Current Projects
Supporting unstructured querying on graphs
This project broadly focuses on supporting unstructured (keyword) queries on graph structured data like RDF or XML. Currently, I am working on the post processing step of ranking the query results and improving user experience by reducing redundant information.
Exploratory Top-k query processing
This project aims at providing exploratory search on Knowledge Graphs (KG). In KGs, the user often ends up querying iteratively before the information need is satisfied. Given a query, we could apply multiple relaxations (rephrases) applied to it to get the results sought which could otherwise not appear using the exact query. This gives us a large search space for answers. Our work involves optimizing the top-k query processing in a multiple relaxations scenario with probabilistic guarantees.
Past Projects
Polarizer -- University Hack Day Project [August 2013]

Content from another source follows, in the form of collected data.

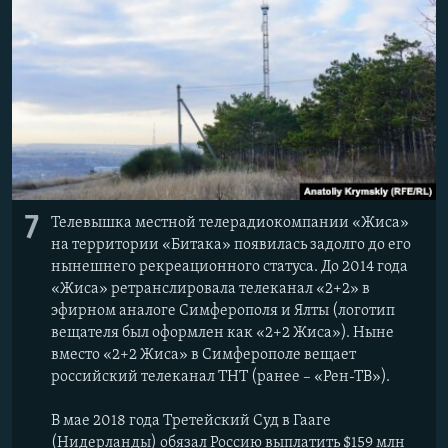
7
Телевышка местной телерадиокомпании «Жиса»
на территории «Битака» появилась задолго до его
нынешнего рекреационного статуса. До 2014 года
«Жиса» ретранслировала телеканал «2+2» в
эфирном аналоге Симферополя и Ялты (логотип
вещателя был оформлен как «2+2 Жиса»). Ныне
вместо «2+2 Жиса» в Симферополе вещает
российский телеканал ТНТ (ранее – «Рен-ТВ»).
В мае 2018 года Третейский Суд в Гааге
(Нидерланды) обязал Россию выплатить $159 млн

Polarizer is a sentiment analysis engine developed as a part of HackU, Yahoo! annual University Hack Day. We had implemented peer-to-peer insult filtering and pro-con classification of user comments on online public debates. We also added the feature of ranking the comments and generating location based demographic sentiment heatmap using heatmap.js. Polarizer won first prize competing with 40 other teams.
Ontology Extraction by focused retrieval using the web as an Oracle -- M.Tech Thesis [Jan 2012 - May 2012]
This project involved building up of a domain ontology using Latent Semantic Indexing (LSI) and theme extraction techniques. The LSI discovers the concept and the term nodes. The theme extraction and clustering techniques have been used to extract relations. The final ontology is in the form of a bipartite graph.
Focused Web information retrieval for building a contextual knowledge base using statistical learning techniques -- Research Project [Jan 2011 - Dec 2011]
In this project, statistical learning techniques like incremental clustering (for document and word) and classification (for document and word) were used to retrieve web information for building a contextual knowledge base. The learning ensures that the web pages retrieved are relevant to the current focus which is defined by the seed words and seed sites.